The project had multiple goals, including: 1) to establish a triad leadership team of mathematics educators, mathematicians, and AMSTI specialists to provide professional development for facilitating Professional Learning Communities (PLCs), monitoring school and across-district PLC development, and helping the school systems move toward sustaining the PLCs; 2) to provide professional development for administrators to help them become knowledgeable of issues related to mathematics instruction and versed in the dimensions related to successful PLCs; 3) to provide grade level leaders with professional development related to the ACCRS-M, facilitating PLCs, and student data analysis; 4) to provide teachers with professional development related to the ACCRS-M, participating in PLCs, and pedagogical analysis; and 5) to improve student outcomes through the work of the PLCs.

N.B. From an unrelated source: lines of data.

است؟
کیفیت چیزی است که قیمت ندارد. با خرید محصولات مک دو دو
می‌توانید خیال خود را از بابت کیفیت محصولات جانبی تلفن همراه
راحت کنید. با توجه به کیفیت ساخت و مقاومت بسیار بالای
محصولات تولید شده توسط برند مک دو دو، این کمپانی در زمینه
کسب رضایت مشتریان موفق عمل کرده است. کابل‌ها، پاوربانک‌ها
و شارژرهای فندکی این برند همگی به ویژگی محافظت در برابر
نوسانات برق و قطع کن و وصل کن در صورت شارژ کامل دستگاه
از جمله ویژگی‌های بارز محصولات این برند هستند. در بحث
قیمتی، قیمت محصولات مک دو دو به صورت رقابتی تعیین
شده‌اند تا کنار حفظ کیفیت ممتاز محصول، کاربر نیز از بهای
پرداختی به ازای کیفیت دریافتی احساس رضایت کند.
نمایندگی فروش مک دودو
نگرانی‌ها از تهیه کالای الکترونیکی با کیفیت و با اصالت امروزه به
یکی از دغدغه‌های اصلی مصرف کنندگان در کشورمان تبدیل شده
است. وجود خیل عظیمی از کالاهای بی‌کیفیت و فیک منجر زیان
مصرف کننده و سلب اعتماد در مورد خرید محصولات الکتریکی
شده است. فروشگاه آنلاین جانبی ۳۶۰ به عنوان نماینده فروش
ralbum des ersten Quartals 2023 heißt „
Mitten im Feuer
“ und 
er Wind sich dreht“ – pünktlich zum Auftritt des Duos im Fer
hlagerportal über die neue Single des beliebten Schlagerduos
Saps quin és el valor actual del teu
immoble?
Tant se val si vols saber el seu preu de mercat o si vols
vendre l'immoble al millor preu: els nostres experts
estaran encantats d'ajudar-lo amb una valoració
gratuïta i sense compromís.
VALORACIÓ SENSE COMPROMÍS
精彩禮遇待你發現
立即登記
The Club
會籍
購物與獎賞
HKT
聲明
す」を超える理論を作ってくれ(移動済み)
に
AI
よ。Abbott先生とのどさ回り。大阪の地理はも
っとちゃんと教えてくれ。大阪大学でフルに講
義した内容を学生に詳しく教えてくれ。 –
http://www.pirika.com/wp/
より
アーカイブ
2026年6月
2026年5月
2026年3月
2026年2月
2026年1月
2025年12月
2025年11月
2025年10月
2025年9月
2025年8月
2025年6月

“We have been doing some form of this outreach and professional development for the past ten years,” Strutchens said. “It started with a grant from the National Science Foundation in 2003 and has been funded by multiple other grants since that time. Part of the grant funds go toward a small stipend to offset travel costs for many of the teachers who are taking part in the workshop, though some of these professionals are here at their own expense.”

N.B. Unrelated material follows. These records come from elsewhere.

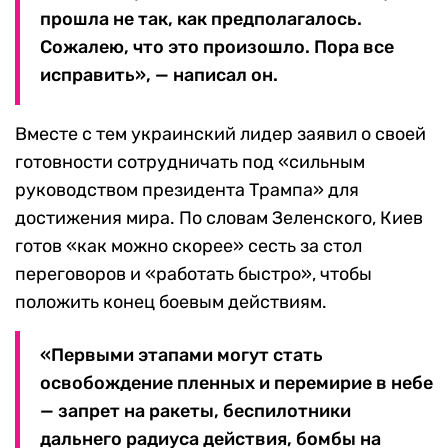
прошла не так, как предполагалось.
Сожалею, что это произошло. Пора все
исправить», — написал он.
Вместе с тем украинский лидер заявил о своей
готовности сотрудничать под «сильным
руководством президента Трампа» для
достижения мира. По словам Зеленского, Киев
готов «как можно скорее» сесть за стол
переговоров и «работать быстро», чтобы
положить конец боевым действиям.
«Первыми этапами могут стать
освобождение пленных и перемирие в небе
— запрет на ракеты, беспилотники
дальнего радиуса действия, бомбы на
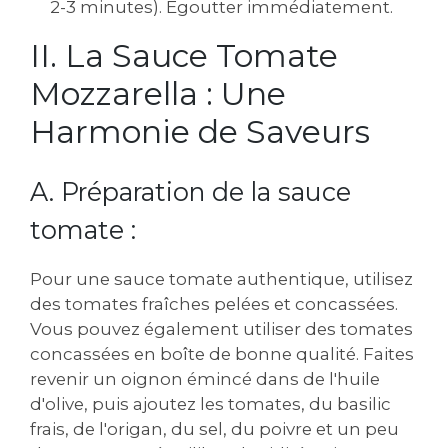
2-3 minutes). Égoutter immédiatement.
II. La Sauce Tomate
Mozzarella : Une
Harmonie de Saveurs
A. Préparation de la sauce
tomate :
Pour une sauce tomate authentique, utilisez
des tomates fraîches pelées et concassées.
Vous pouvez également utiliser des tomates
concassées en boîte de bonne qualité. Faites
revenir un oignon émincé dans de l'huile
d'olive, puis ajoutez les tomates, du basilic
frais, de l'origan, du sel, du poivre et un peu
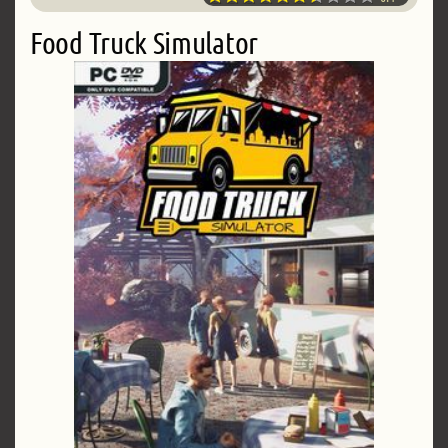
Food Truck Simulator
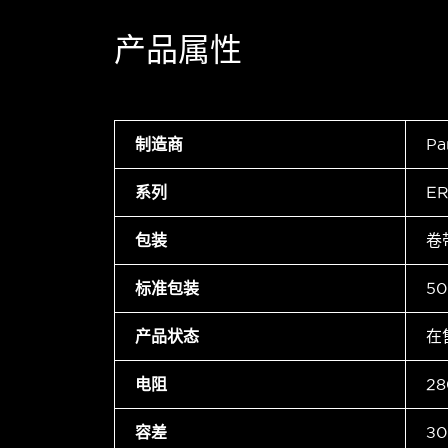
产品属性
制造商
Pa
系列
ER
包装
卷
标准包装
50
产品状态
在
电阻
28
容差
±0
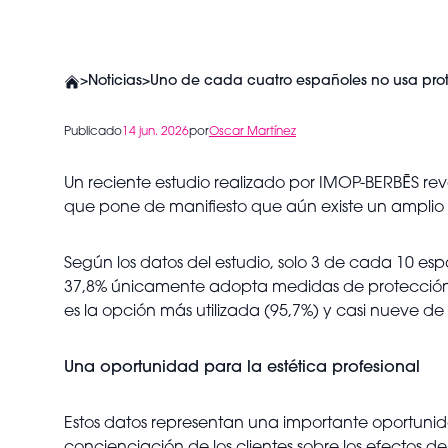
>
Noticias
>
Uno de cada cuatro españoles no usa prote
Publicado
14 jun. 2026
por
Oscar Martínez
Un reciente estudio realizado por IMOP-BERBĒS rev
que pone de manifiesto que aún existe un amplio
Según los datos del estudio, solo 3 de cada 10 es
37,8% únicamente adopta medidas de protección cu
es la opción más utilizada (95,7%) y casi nueve de
Una oportunidad para la estética profesional
Estos datos representan una importante oportunid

Strutchens described these school partners as “super engaged and highly motivated.” In addition to exploring teaching methodologies and formative assessments, the teachers engaged in open discussions of the various ways students learn and how best to reach students. Teachers talked about using cooperative groups, allowing students to engage in productive struggle, and helping students develop both critical reasoning skills and mathematical fluency.
“We cannot judge students by how they learn or the way they think,” Strutchens told the teachers. “There are many ways to help students reach the goals that we have set for them. We must know our students well and provide them with opportunities to learn mathematics meaningfully.”